Dealing with multimodality and unconstrained parameter in Generic Confirmatory Factor Analysis model

Erikson Kaszubowski

unread,

Nov 4, 2016, 4:27:05 PM11/4/16

to Stan users mailing list

Greetings,

I'm working on a general confirmatory factor analysis model with Stan, inspired by the lavaan and blavaan packages (https://arxiv.org/pdf/1511.05604.pdf). My idea is to build a pre-compiled model, similar to the strategy used in rstanarm, to quickly fit CFA models with Stan (and general SEM models later on), using lavaan's simple syntax to define the model and generate the parameter matrices.

I have some questions about my implementation:

(1) Especially with standardized latent variables, there are at least two modes for some sets of parameters (loadings lambda and latent covariance matrix Phi) due to sign switching. I have visited many threads about this issue here, but some proposed solutions, like manual initialization and positivity constraints, are not working as expected. For example, when I constrain the loadings to be positive, some chains find the right mode, but other chains keep bouncing at zero. I suspect I should constrain more parameters, but I don't know exactly which. Could someone suggest how to deal with this multimodality issue without post-processing?
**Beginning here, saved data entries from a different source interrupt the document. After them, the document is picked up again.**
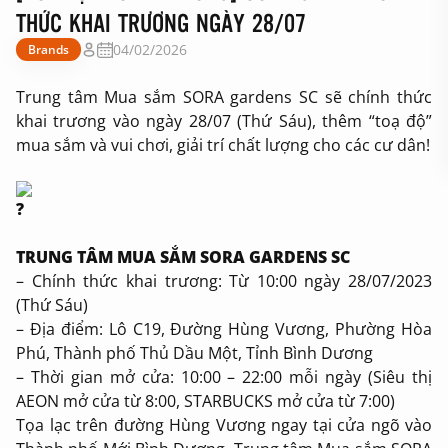
THỨC KHAI TRƯƠNG NGÀY 28/07
04/02/2026
Brands
Trung tâm Mua sắm SORA gardens SC sẽ chính thức
khai trương vào ngày 28/07 (Thứ Sáu), thêm “toạ độ”
mua sắm và vui chơi, giải trí chất lượng cho các cư dân!
TRUNG TÂM MUA SẮM SORA GARDENS SC
– Chính thức khai trương: Từ 10:00 ngày 28/07/2023
(Thứ Sáu)
– Địa điểm: Lô C19, Đường Hùng Vương, Phường Hòa
Phú, Thành phố Thủ Dầu Một, Tỉnh Bình Dương
– Thời gian mở cửa: 10:00 – 22:00 mỗi ngày (Siêu thị
AEON mở cửa từ 8:00, STARBUCKS mở cửa từ 7:00)
Tọa lạc trên đường Hùng Vương ngay tại cửa ngõ vào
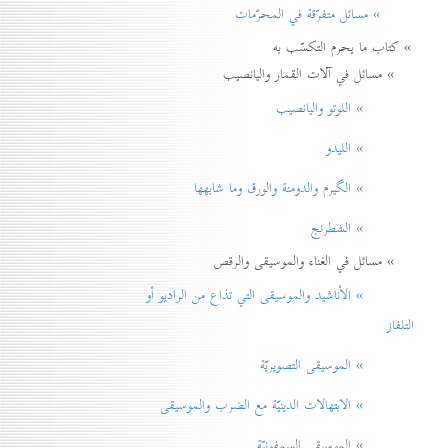
» مسائل متفرّقة في المحرّمات
» كتاب ما يحرم التكسّب به
» مسائل في آلات القمار واليانصيب
» اللوتو واليانصيب
» الليدو
» الگيرم والدومنة والورق وما شابهها
» الشطرنج
» مسائل في الغناء والموسيقى والرقص
» الأناشيد والموسيقی التي تذاع من الراديو أو
التلفاز
» الموسيقى التصويريّة
» الابتهالات الدينيّة مع الضرب والموسيقى
» الموسيقى السمفونيّة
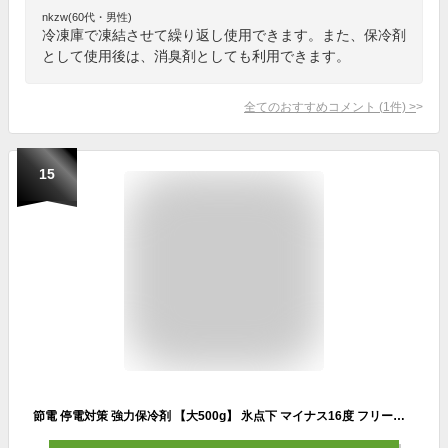
nkzw(60代・男性)
冷凍庫で凍結させて繰り返し使用できます。また、保冷剤
として使用後は、消臭剤としても利用できます。
全てのおすすめコメント
(
1
件)
>
15
節電 停電対策 強力保冷剤 【大500g】 氷点下 マイナス16度 フリーザーアイス ハードタイプ 長時間 強力 ジェル お弁当 固まらない 長持ち ハード 500g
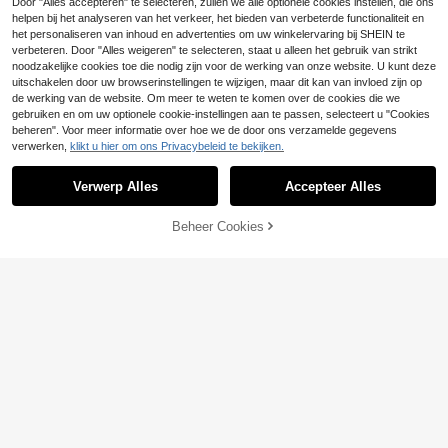
Door "Alles accepteren" te selecteren, zullen we alle optionele cookies instellen, die ons
ssen
helpen bij het analyseren van het verkeer, het bieden van verbeterde functionaliteit en
het personaliseren van inhoud en advertenties om uw winkelervaring bij SHEIN te
verbeteren. Door "Alles weigeren" te selecteren, staat u alleen het gebruik van strikt
noodzakelijke cookies toe die nodig zijn voor de werking van onze website. U kunt deze
uitschakelen door uw browserinstellingen te wijzigen, maar dit kan van invloed zijn op
de werking van de website. Om meer te weten te komen over de cookies die we
gebruiken en om uw optionele cookie-instellingen aan te passen, selecteert u "Cookies
beheren". Voor meer informatie over hoe we de door ons verzamelde gegevens
verwerken,
klikt u hier om ons Privacybeleid te bekijken.
Verwerp Alles
Accepteer Alles
30
Beheer Cookies
TOEVOEGEN AAN WINKELWAGEN
ruize1
1 Set heren effen 8 cm satijnen stro
pdas & pochet set, zakelijke stropd
25 over
as & zakdoek set
5
.18€
1pc premium tweekleurige geweve
6
n stropdas voor mannen, rood en gr
.28€
oen, geschikt voor kantoor, woon-
werkverkeer, zaken, bruiloft, feest e
n formele gelegenheden, geweldig
cadeau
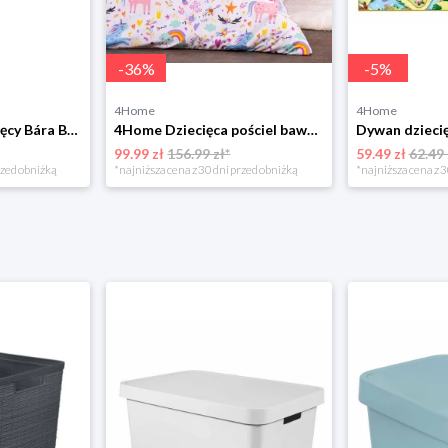
-
36
%
-
5
%
4Home
4Home
Bellatex Koc dziecięcy Bára Butterfly różowy, 75 x 100 cm
4Home Dziecięca pościel bawełniana Unicorns, 140 x 200 cm, 70 x 90 cm
99.99 zł
156.99 zł*
59.49 zł
62.49 
rzed obniżką
*najniższa cena z 30 dni przed obniżką
*najniższa cena z 3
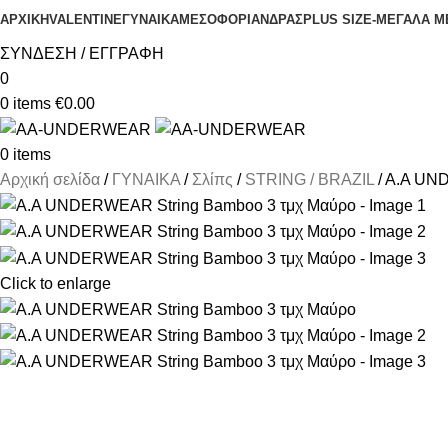
ΑΡΧΙΚΗ
VALENTINE
ΓΥΝΑΙΚΑ
ΜΕΣΟΦΟΡΙ
ΑΝΔΡΑΣ
PLUS SIZE
-ΜΕΓΑΛΑ Μ
ΣΥΝΔΕΣΗ / ΕΓΓΡΑΦΗ
0
0
items
€
0.00
0
items
Αρχική σελίδα
ΓΥΝΑΙΚΑ
Σλίπς
STRING / BRAZIL
A.A UND
Click to enlarge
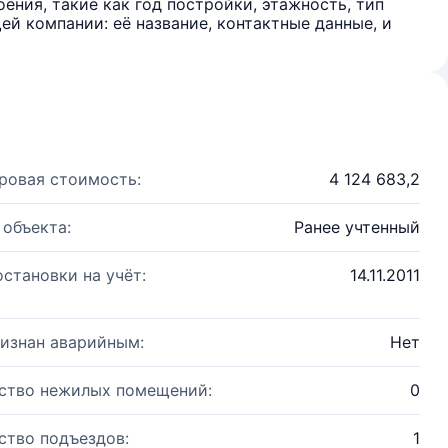
ения, такие как год постройки, этажность, тип
й компании: её название, контактные данные, и
ровая стоимость:
4 124 683,2
 объекта:
Ранее учтенный
остановки на учёт:
14.11.2011
изнан аварийным:
Нет
ство нежилых помещений:
0
ство подъездов:
1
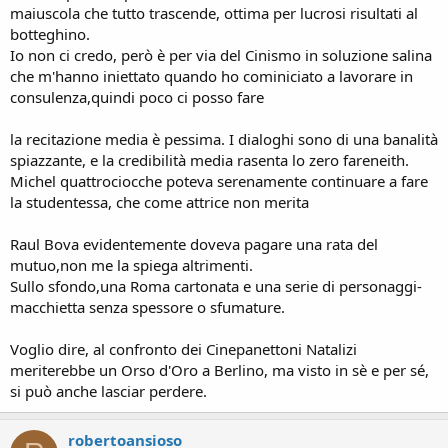
maiuscola che tutto trascende, ottima per lucrosi risultati al
botteghino.
Io non ci credo, però è per via del Cinismo in soluzione salina
che m'hanno iniettato quando ho cominiciato a lavorare in
consulenza,quindi poco ci posso fare
la recitazione media è pessima. I dialoghi sono di una banalità
spiazzante, e la credibilità media rasenta lo zero fareneith.
Michel quattrociocche poteva serenamente continuare a fare
la studentessa, che come attrice non merita
Raul Bova evidentemente doveva pagare una rata del
mutuo,non me la spiega altrimenti.
Sullo sfondo,una Roma cartonata e una serie di personaggi-
macchietta senza spessore o sfumature.
Voglio dire, al confronto dei Cinepanettoni Natalizi
meriterebbe un Orso d'Oro a Berlino, ma visto in sè e per sé,
si può anche lasciar perdere.
robertoansioso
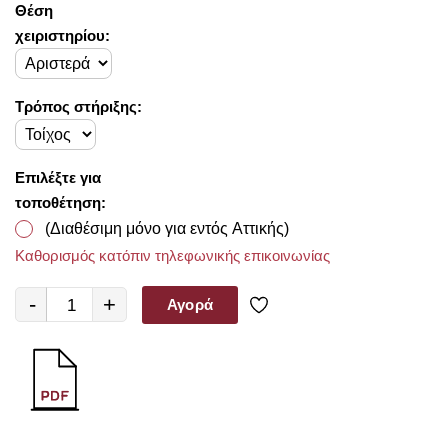
Θέση
χειριστηρίου:
Τρόπος στήριξης:
Επιλέξτε για
τοποθέτηση:
(Διαθέσιμη μόνο για εντός Αττικής)
Καθορισμός κατόπιν τηλεφωνικής επικοινωνίας
-
+
Αγορά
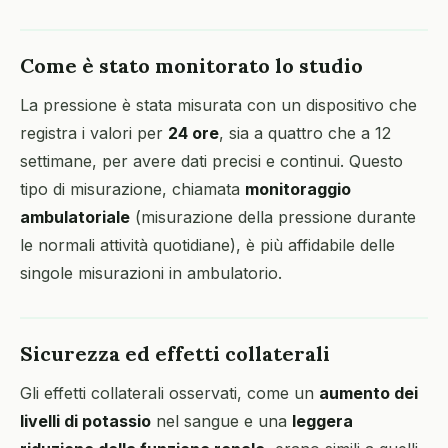
Come è stato monitorato lo studio
La pressione è stata misurata con un dispositivo che
registra i valori per
24 ore
, sia a quattro che a 12
settimane, per avere dati precisi e continui. Questo
tipo di misurazione, chiamata
monitoraggio
ambulatoriale
(misurazione della pressione durante
le normali attività quotidiane), è più affidabile delle
singole misurazioni in ambulatorio.
Sicurezza ed effetti collaterali
Gli effetti collaterali osservati, come un
aumento dei
livelli di potassio
nel sangue e una
leggera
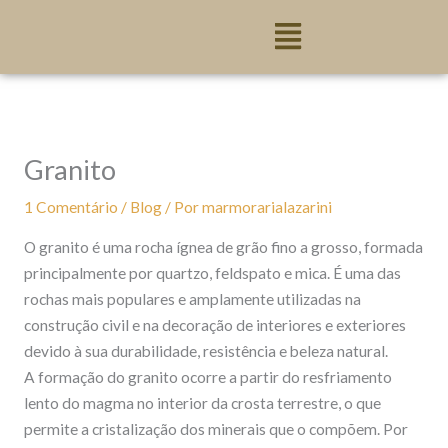
Ir
para
o
conteúdo
Granito
1 Comentário
/
Blog
/ Por
marmorarialazarini
O granito é uma rocha ígnea de grão fino a grosso, formada
principalmente por quartzo, feldspato e mica. É uma das
rochas mais populares e amplamente utilizadas na
construção civil e na decoração de interiores e exteriores
devido à sua durabilidade, resistência e beleza natural.
A formação do granito ocorre a partir do resfriamento
lento do magma no interior da crosta terrestre, o que
permite a cristalização dos minerais que o compõem. Por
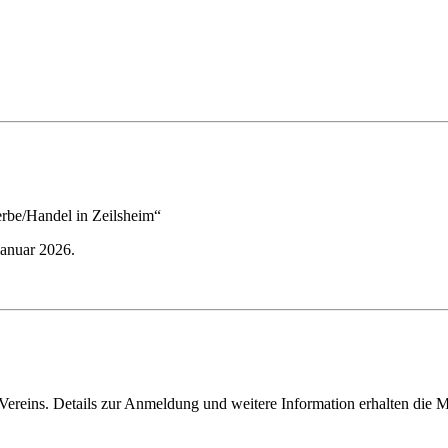
rbe/Handel in Zeilsheim“
Januar 2026.
Vereins. Details zur Anmeldung und weitere Information erhalten die M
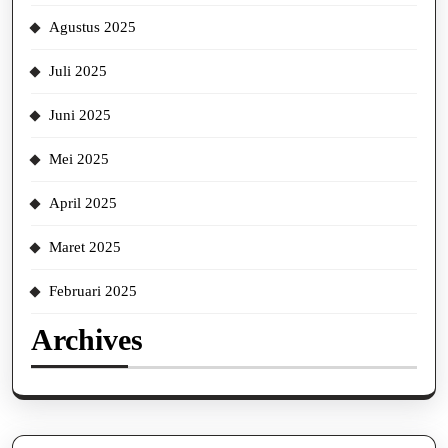
Agustus 2025
Juli 2025
Juni 2025
Mei 2025
April 2025
Maret 2025
Februari 2025
Archives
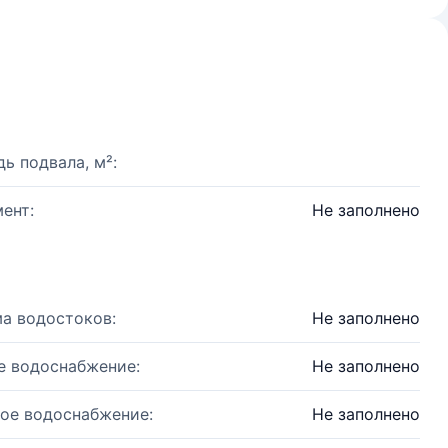
ь подвала, м²:
ент:
Не заполнено
а водостоков:
Не заполнено
е водоснабжение:
Не заполнено
ое водоснабжение:
Не заполнено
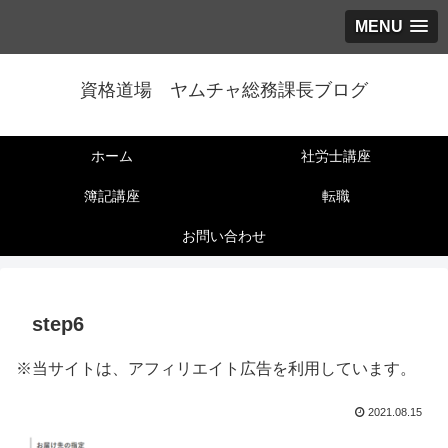
MENU
資格道場 ヤムチャ総務課長ブログ
ホーム
社労士講座
簿記講座
転職
お問い合わせ
step6
※当サイトは、アフィリエイト広告を利用しています。
2021.08.15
(2) I read in another thread that leaving free parameters (parameters not really constrained by any data or prior) can be harmful to HMC. Currently, I'm defining unconstrained parameters in the 'parameters' block (with cholesky correlation matrix and vector of standard deviations for the CFA model matrices), and constraining them in the 'transformed parameters' block -- e.g., fixing some elements of a matrix to zero or one. The likelihood is defined with the constrained parameters, of course, but that leaves some parameters without any true connection to the model. All unconstrained parameters are given somewhat weakly informative priors (like normal(0,1) for loadings, cauchy(0,1) for residual standard deviations, etc. etc.), so they are not completely unconstrained. When estimating the parameter of a CFA with one indicator loading fixed to one for each latent factor, HMC samples very quickly and with very good mixing. Should I be worried about the unconstrained parameters?

Thanks!

Erikson

lavaan.R

lavaan.stan

Stephen Martin

unread,

Nov 4, 2016, 4:59:39 PM11/4/16

to Stan users mailing list

First, this is an excellent project that you're working on. I'll hopefully soon be releasing a DIF/measurement invariance procedure in stan, and may borrow implementation ideas from you so the user can specify general CFA models. Very cool.

As for your questions:
1) You could try first fitting the model via optimization and using the output as the initial values for the chains. This hasn't work great for me in the past, but you may give it a shot. When I've fit CFAs in stan, I typically use the standardized solution with positive loadings and haven't hit much multimodality; this also gives better control over the priors. That said, it looks to me like you are using the covariance and multivariate normal approach, which I don't use. Try leaving the normal covariance-based approach to CFA fits and instead try fitting it via regressions. E.g., y[i,1] ~ normal(lambda[1,1]*theta[i], residual[1]) if theta is latent ability, lambda is the factor loading for factor 1 on item 1, and residual[1] is the residual for item 1. Does that make sense? Don't bother estimating the covariance matrix, but estimate the factor loadings and individuals' latent abilities and use likelihoods for each item and case. If you want the covariance matrix for later processing, generate it via transformed parameters or generated quantities.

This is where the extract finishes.